Eine Feststellung, die sinnbildlich für das Leben des Seriengründers und aus dem Fernsehen bekannten Investors steht. Mal abgesehen vom Aussagewert – der sicher zutreffend ist –, gibt der fehlerhafte Satz eine Ahnung davon, wie die Lebensgeschichte von Frank Thelen bis dato verlaufen ist: alles andere als fehlerfrei und geradlinig. „Ich bin vom Gymnasium geflogen – und durfte im Jahr 2017 in der Bundesversammlung den Bundespräsidenten wählen. (…) Mein Informatiklehrer warnte meinen Vater davor, mich an einen Computer zu lassen – nur wenige Jahre später entwickelte ich die weltweit führende Software für digitale Fotoservices. Ich hatte Millionenschulden – heute muss ich mir um meinen Lebensunterhalt keine Gedanken mehr machen“. (S. 283)

Dieser Werdegang, faszinierend und lehrreich zugleich, kann im Buch nachgelesen werden – ausgehend von der Kindheit und Jugend, die stark durch das Skateboarden geprägt war, über die ersten Schritte als Unternehmer, die in einer Insolvenz endeten, bis hin zum heutigen Engagement als Investor, das schon viele erfolgreiche Startups hervorgebracht hat (u. a. Wunderlist, Little Lunch, Lilium Aviation). Des Weiteren ist ein „kurzer Einblick in die Zukunft“ (S. 210f) zu finden – Künstliche Intelligenz, Blockchain, Virtual und Augmented Reality, Quantum-Computing…

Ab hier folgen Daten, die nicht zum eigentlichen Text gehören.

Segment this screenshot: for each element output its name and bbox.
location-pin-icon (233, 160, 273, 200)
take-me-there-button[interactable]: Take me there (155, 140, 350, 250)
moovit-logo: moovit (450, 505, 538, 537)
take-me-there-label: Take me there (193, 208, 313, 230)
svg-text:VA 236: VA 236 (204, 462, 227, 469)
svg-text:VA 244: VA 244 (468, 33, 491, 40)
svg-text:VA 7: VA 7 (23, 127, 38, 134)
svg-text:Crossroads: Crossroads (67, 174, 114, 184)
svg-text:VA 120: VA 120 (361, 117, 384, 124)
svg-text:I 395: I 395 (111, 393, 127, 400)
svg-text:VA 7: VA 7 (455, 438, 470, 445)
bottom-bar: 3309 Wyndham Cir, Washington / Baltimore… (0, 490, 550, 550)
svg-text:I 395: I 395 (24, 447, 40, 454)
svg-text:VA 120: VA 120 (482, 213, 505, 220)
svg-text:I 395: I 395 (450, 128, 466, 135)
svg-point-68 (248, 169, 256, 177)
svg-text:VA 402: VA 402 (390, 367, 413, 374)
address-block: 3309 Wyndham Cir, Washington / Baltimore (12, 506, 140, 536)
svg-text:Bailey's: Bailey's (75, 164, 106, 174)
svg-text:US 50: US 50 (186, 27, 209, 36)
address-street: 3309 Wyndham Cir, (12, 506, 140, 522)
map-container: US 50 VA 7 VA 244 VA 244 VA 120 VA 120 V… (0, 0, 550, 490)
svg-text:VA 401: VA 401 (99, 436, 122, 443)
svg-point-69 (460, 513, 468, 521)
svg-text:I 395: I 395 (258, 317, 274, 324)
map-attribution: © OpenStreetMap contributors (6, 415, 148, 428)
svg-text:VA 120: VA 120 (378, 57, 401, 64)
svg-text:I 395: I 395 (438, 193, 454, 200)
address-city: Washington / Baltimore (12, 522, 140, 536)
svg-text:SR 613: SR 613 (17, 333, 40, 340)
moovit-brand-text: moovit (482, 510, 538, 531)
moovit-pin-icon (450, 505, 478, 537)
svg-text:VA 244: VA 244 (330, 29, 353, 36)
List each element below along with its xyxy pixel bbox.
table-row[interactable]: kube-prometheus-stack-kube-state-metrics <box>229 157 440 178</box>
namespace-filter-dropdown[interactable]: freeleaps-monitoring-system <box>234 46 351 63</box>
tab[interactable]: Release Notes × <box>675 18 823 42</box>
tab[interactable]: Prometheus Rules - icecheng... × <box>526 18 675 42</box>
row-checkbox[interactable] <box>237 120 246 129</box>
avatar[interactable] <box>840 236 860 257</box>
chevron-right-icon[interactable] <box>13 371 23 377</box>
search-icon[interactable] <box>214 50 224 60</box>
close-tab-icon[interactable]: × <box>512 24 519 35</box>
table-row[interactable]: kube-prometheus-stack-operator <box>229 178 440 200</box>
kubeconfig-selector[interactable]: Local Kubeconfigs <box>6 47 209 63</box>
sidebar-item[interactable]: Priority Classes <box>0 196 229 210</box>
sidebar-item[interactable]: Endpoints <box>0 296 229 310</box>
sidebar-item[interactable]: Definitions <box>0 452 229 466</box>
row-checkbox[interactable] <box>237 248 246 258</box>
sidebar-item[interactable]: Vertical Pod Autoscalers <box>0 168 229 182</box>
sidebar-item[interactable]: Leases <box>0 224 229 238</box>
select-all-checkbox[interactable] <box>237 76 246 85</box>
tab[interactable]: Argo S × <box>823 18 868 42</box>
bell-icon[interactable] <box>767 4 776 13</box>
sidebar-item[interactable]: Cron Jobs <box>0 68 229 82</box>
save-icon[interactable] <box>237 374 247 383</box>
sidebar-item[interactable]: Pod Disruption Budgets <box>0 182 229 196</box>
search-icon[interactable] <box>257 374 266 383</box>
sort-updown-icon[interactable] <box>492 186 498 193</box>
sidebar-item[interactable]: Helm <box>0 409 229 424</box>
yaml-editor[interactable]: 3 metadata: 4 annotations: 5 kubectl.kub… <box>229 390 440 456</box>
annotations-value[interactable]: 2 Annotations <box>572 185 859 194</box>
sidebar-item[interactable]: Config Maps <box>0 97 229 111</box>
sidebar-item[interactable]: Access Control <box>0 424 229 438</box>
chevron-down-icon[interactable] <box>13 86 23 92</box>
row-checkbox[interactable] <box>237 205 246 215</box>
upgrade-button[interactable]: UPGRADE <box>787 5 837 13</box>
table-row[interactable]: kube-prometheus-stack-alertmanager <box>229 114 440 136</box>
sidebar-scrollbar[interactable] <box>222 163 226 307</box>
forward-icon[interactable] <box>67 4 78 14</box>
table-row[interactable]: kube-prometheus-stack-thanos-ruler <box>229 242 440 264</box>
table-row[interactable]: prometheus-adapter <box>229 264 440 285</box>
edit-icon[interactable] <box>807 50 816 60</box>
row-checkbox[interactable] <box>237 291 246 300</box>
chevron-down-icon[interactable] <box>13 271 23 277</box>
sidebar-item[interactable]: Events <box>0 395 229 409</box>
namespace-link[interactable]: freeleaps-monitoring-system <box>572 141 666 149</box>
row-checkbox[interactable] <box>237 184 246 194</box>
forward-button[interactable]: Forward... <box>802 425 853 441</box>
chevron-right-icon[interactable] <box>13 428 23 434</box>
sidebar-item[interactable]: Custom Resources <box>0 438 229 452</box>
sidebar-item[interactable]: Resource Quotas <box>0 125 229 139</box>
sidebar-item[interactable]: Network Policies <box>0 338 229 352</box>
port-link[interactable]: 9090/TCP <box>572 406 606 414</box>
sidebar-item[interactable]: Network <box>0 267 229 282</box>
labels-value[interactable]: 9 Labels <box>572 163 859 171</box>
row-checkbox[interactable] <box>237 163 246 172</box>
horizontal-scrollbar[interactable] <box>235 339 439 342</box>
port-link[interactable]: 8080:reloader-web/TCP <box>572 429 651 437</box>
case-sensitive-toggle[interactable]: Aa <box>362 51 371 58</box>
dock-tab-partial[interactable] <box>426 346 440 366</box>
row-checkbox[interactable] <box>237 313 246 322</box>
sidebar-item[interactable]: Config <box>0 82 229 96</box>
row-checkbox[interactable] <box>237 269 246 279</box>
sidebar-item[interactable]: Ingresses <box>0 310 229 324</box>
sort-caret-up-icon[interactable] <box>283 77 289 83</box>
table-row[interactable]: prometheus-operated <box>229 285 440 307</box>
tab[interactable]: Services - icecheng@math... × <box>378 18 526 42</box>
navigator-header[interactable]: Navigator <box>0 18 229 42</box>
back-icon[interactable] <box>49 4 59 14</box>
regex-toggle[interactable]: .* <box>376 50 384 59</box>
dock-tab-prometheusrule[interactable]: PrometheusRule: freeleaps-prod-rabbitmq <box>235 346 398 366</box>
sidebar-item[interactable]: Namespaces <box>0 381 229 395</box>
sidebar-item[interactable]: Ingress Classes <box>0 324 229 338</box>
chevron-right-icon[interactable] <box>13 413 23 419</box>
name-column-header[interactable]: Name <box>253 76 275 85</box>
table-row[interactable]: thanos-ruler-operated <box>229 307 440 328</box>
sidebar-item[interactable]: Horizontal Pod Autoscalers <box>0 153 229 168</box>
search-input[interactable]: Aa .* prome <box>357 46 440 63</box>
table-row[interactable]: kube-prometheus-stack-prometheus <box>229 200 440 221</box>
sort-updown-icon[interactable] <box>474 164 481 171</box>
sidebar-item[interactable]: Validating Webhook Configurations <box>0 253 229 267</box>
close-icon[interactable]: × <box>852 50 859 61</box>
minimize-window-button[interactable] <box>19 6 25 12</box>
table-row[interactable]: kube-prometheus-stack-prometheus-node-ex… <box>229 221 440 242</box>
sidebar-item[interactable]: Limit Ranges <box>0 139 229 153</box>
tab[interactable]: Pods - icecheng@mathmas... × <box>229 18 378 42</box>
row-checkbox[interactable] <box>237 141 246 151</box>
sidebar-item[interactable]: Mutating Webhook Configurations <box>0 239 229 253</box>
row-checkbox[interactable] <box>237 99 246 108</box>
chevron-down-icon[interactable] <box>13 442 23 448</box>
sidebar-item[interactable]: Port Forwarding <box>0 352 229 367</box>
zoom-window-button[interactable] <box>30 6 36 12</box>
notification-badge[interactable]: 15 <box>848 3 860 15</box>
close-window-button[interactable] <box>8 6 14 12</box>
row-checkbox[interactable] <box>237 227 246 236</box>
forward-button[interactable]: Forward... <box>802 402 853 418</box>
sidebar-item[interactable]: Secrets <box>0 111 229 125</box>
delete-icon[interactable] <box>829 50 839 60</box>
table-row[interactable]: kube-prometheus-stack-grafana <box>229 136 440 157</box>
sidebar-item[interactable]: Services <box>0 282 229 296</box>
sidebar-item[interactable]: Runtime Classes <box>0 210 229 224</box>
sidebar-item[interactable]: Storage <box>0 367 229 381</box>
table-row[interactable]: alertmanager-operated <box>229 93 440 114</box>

Auch wenn mich der Lebenslauf von Frank Thelen beeindruckt hat, ist es nicht dieser, auf den ich mein Augenmerk im Beitrag legen möchte, sondern auf die vielen Lektionen, die daraus resultieren. Bei der Lektüre von »Startup-DNA«* kann frau nämlich einiges über selbige lernen. Als Gründer*in „mal eben so im Handumdrehen Millionär werden“ liegt fernab der Realität. Also, was braucht es um ein Unternehmen zum Erfolg zu führen?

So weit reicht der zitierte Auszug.